Reste à savoir si son successeur, David Calhoun, bénéficiera d’un délai de grâce suffisant pour attendre le feu vert de la FAA à un retour en vol des 737 MAX et restaurer l’image de marque de Boeing, passablement ternie tant auprès de ses clients compagnies aériennes qu’auprès du grand public. Bien qu’il siège au conseil d’administration de Boeing depuis bientôt dix ans et qu’il a occupé différentes fonctions chez GE, David Calhoun n’est pas une figure de l’aéronautique, ni même un pur produit de Boeing, comme son prédécesseur. Il dirigeait précédemment la société d’études de marché Nielsen.
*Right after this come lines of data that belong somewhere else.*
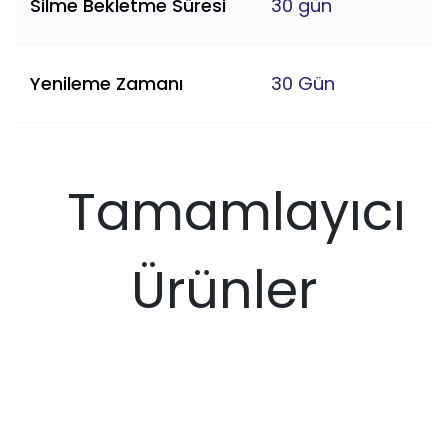
Silme Bekletme Süresi
30 gün
Yenileme Zamanı
30 Gün
Tamamlayıcı
Ürünler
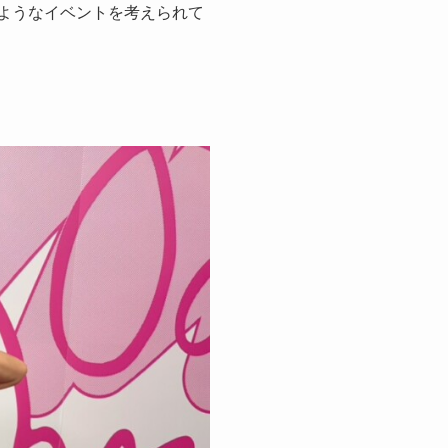
のようなイベントを考えられて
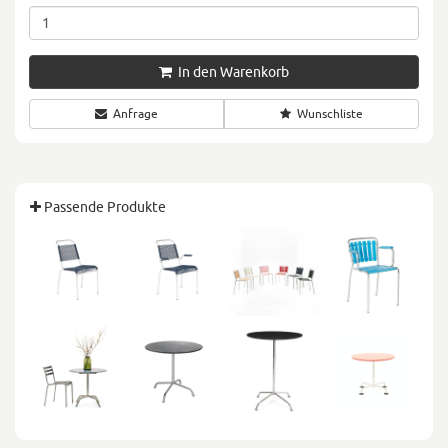
In den Warenkorb
Anfrage
Wunschliste
Passende Produkte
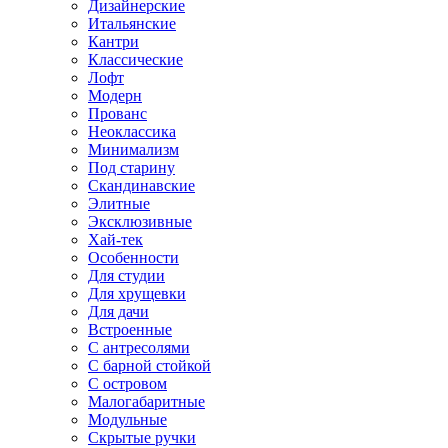
Дизайнерские
Итальянские
Кантри
Классические
Лофт
Модерн
Прованс
Неоклассика
Минимализм
Под старину
Скандинавские
Элитные
Эксклюзивные
Хай-тек
Особенности
Для студии
Для хрущевки
Для дачи
Встроенные
С антресолями
С барной стойкой
С островом
Малогабаритные
Модульные
Скрытые ручки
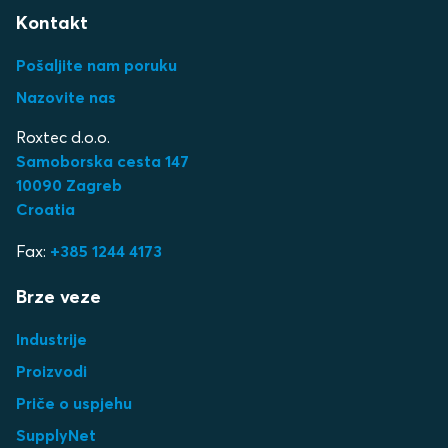
Kontakt
Pošaljite nam poruku
Nazovite nas
Roxtec d.o.o.
Samoborska cesta 147
10090 Zagreb
Croatia
Fax:
+385 1244 4173
Brze veze
Industrije
Proizvodi
Priče o uspjehu
SupplyNet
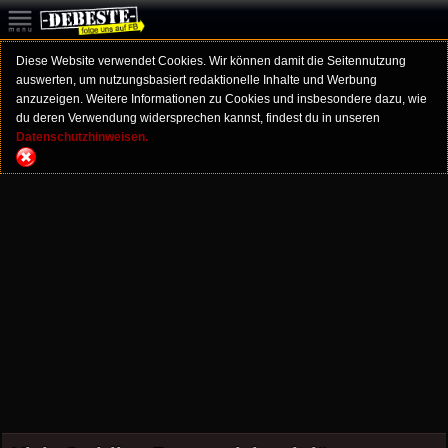
Diese Website verwendet Cookies. Wir können damit die Seitennutzung
auswerten, um nutzungsbasiert redaktionelle Inhalte und Werbung
anzuzeigen. Weitere Informationen zu Cookies und insbesondere dazu, wie
du deren Verwendung widersprechen kannst, findest du in unseren
Datenschutzhinweisen.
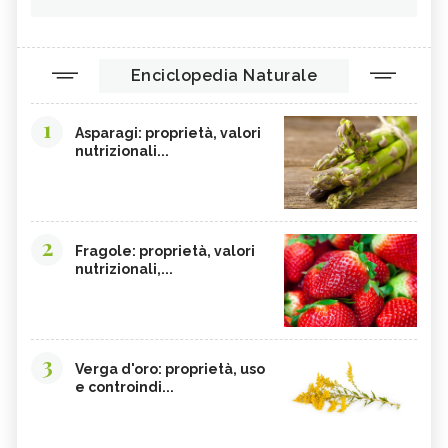
Enciclopedia Naturale
1
Asparagi: proprietà, valori
nutrizionali...
2
Fragole: proprietà, valori
nutrizionali,...
3
Verga d'oro: proprietà, uso
e controindi...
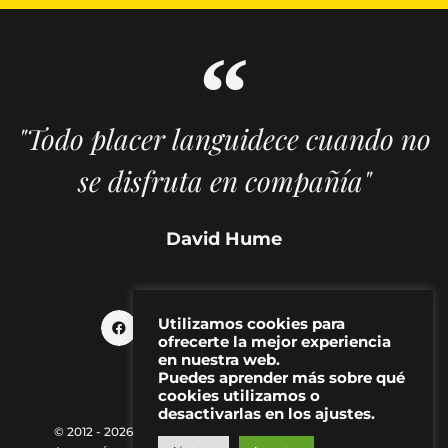
"Todo placer languidece cuando no
se disfruta en compañía"
David Hume
Utilizamos cookies para
ofrecerte la mejor experiencia
en nuestra web.
Puedes aprender más sobre qué
cookies utilizamos o
desactivarlas en los ajustes.
© 2012 - 2026 MAKMA | Revista de artes visuales y cultura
Une accumulation de challenges

Or le futur PDG de Boeing va devoir faire face à une accumulation sans précédent de défis et de difficultés. David Calhoun devra non seulement gérer la sortie de crise du MAX, et notamment le retour en vol de quelque 800 appareils, mais il lui faudra aussi gérer la remontée de la production du 737, qui aurait dû monter à 57 appareils par mois fin 2019, ainsi que la mise en service du 777X, dont la date a déjà été reportée. Et ce, tout en pilotant au plus serré la trésorerie du groupe et l’évolution de ses coûts.

Fixer un nouveau cap

En supposant que ces deux principaux challenges se déroulent sans anicroche, David Calhoun devrait aussi redonner de la visibilité à la stratégie de Boeing dans l’aviation civile, en tranchant notamment la question du lancement d’un nouveau modèle « milieu de gamme », en projet depuis deux ans. A plus long terme, il lui reviendra également de répondre aux préoccupations environnementales, en engageant le groupe sur la piste d’un nouveau modèle à faible émission de CO2 pour succéder au 737 MAX. Une problématique qui nécessitera d’énormes investissements, pour Airbus comme pour Boeing. Mais dans le cas du patron de Boeing, il lui faudra convaincre ses actionnaires que la crise du 737 MAX est bel et bien achevée, avant de pouvoir les convaincre d’investir une bonne quinzaine de milliards de dollars dans le successeur du 737.